意外だった。こんなにもすんなり許可を得れるは思わなかった。
…もしかして、エルヴィン団長宛の手紙にはそれがすでに記されていたのだろうか。父の事だから何かの取引があるはず。そう言えば呼び出された日エルヴィン団長がこれから先調査兵団にとっての、と言っていた。ならばこのやりとりの影には取引があるのが間違いない。

「そうだな、明後日から一週間休むといい。」






愛馬を走らせる。この前は馬車で行ったけれど、愛馬で行った方がはやい。

時々休憩を挟みながら屋敷へと進んでいく。
風になびく自由の翼が私を調査兵団の兵士であること再認識させてくれる。

屋敷に着くと愛馬は疲れているかと思いきや久々に思いきり走れたせいか嬉しそうに私に顔をよせる。

『さすが。いいこだね』

頭を撫でてやるとさらに嬉しそうに顔をよせてくる。可愛い可愛い私の愛馬。愛情を注げば注ぐほどこのことの距離は縮まった。そしてその注いだ分だけの信頼がうまれ、このこは私の大切なパートナーだ。


「ナマエお嬢様、おかえりなさいませ」

今日帰るなど伝えていないはずなのにアルフレッドが出迎えてくれる。…やっぱり私の知らない所で父とエルヴィン団長はやり取りをしているに違いない。

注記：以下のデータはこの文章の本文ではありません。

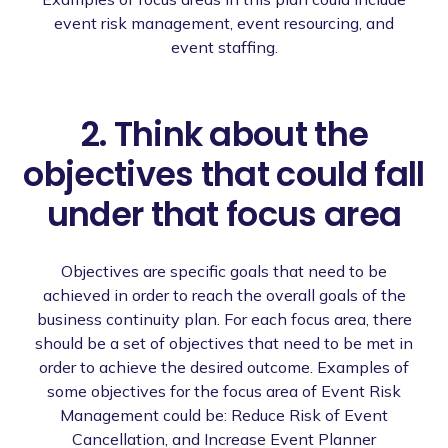
event risk management, event resourcing, and
event staffing.
2. Think about the
objectives that could fall
under that focus area
Objectives are specific goals that need to be
achieved in order to reach the overall goals of the
business continuity plan. For each focus area, there
should be a set of objectives that need to be met in
order to achieve the desired outcome. Examples of
some objectives for the focus area of Event Risk
Management could be: Reduce Risk of Event
Cancellation, and Increase Event Planner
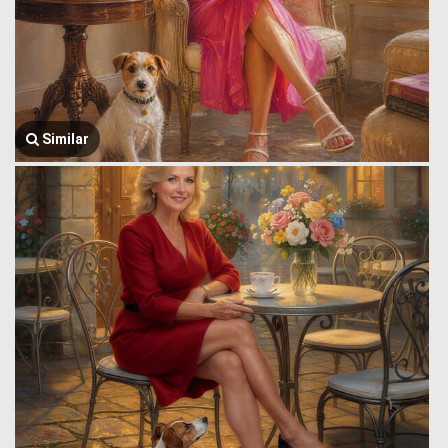
Similar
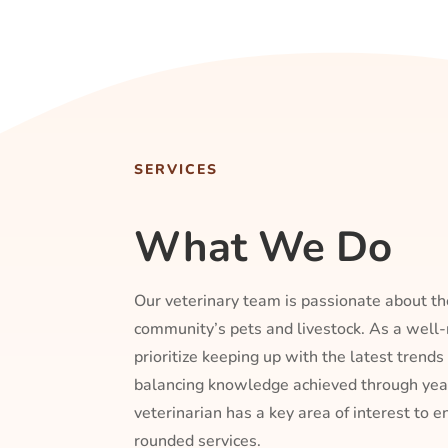
SERVICES
What We Do
Our veterinary team is passionate about th
community’s pets and livestock. As a wel
prioritize keeping up with the latest trends
balancing knowledge achieved through year
veterinarian has a key area of interest to 
rounded services.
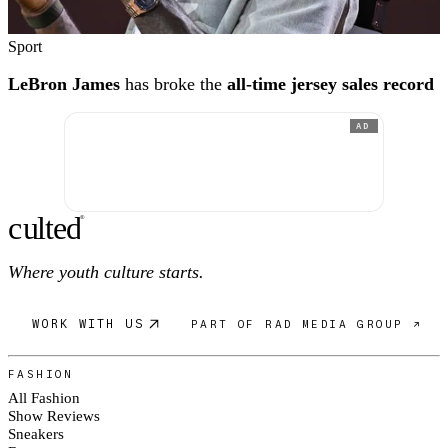
Sport
LeBron James
has broke the
all-time jersey sales record
AD
c
ulte
d
®
Where youth culture starts.
WORK WITH US
PART OF RAD MEDIA GROUP ↗
FASHION
All Fashion
Show Reviews
Sneakers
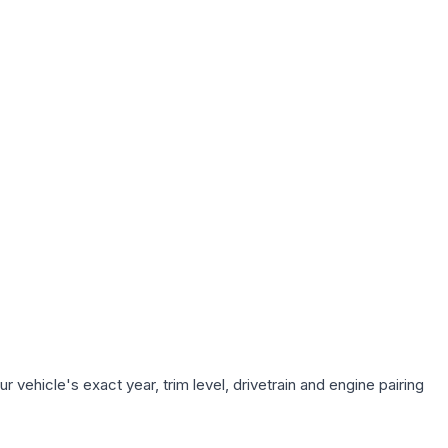
 vehicle's exact year, trim level, drivetrain and engine pairing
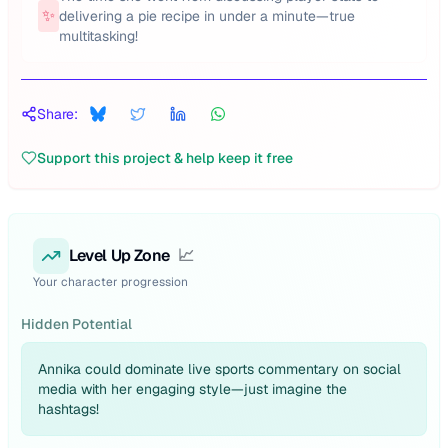
✨
delivering a pie recipe in under a minute—true
multitasking!
Share:
Support this project & help keep it free
Level Up Zone
📈
Your character progression
Hidden Potential
Annika could dominate live sports commentary on social
media with her engaging style—just imagine the
hashtags!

「馬は厩舎へお連れいたしますのでナマエお嬢様は旦那様のもとへ。旦那様は書斎におります」

『ありがとうアルフレッド。』

父がいるであろう書斎へと向かう。
ノックをして扉を開けると父が机に向かっていた。


『ただいま帰りました、お父様』

「おかえりナマエ。馬車で帰ってくれば良かっただろうに。疲れただろう?湯浴みの準備を済ませてあるから、済ませておいで」

『ありがとうございますお父様。ではのちほど』


自室へと向かうと、自室の前で使用人が待ち構えていた…もしかして…。

「ナマエお嬢様。湯浴みのお手伝いをさせていただきます。」

あー…やっぱり。

『気持ちは嬉しいけど、もう一人で入ることに慣れてるから大丈夫だよ。戻っていいよ』

「……しかし、それでは私がアルフレッドに怒られてしまいます。」

『じゃあ、私の部屋で紅茶でも飲んでて。用があっあたら呼ぶから。わかった?』

渋々と彼女はわかりました。と呟いた。


自室に隣接されるように設置された浴場。
湯船にはバラの花びらが散らされ浮かんでいる。きっとアルフレッドの仕業だ。
数年前までこの生活をしていたというのに、酷く贅沢に感じる。兵士になってからこんなこと一度もなかったし、調査兵団はいつだって資金不足である。


『……でも、気持ちいいな』

いつぶりか分からない程の広々とした浴槽に、バラの香り。気持ちは安らいで行く気がした。








大きなテーブルで食卓を囲む。
久々に家族全員揃ったと母は喜んでいる。
父と母。兄、姉、そして弟。これが私の家族だ。

「お前巨人見たことあるんだよな?」

兄が興味深かそうに聞いてくる。

『もちろんあるよ。一応それなりに討伐数もあるよ』

「…すごいな。」

『兵士だからね。』

「壁外ってどうなってるの?」

『うーん…壁内とさほど変わらないかな。家がないだけで。あと巨人がいる。それだけ』

「ナマエ…よく帰ってきたな。お帰り」

『お兄様、ありがとう』

すごいな、と感心している兄に少しこそばゆくなる。
よかった。調査兵団の兵士だからということでよく思わない者もいるなかで兄が受け入れてくれて。


「でもナマエ、そんなんじゃお嫁にいけないよ?」

『行く気はないから大丈夫だよお姉様。』

「えー、女の幸せじゃない。ちなみに私はそろそろお嫁に行くからこうやってナマエと食事出来て嬉しいわ。」

『幸せは人それぞれじゃない?本当?お姉様おめでとう。』

私と兄と姉のやり取りを母は嬉しそうに見ている。
…弟が一言も口を聞いてくれないけれど。






食後自室に帰る。部屋でボーッと月を眺めていると普段の調査兵団内の生活とここは同じ世界なのかと思ってしまうほど別世界だ。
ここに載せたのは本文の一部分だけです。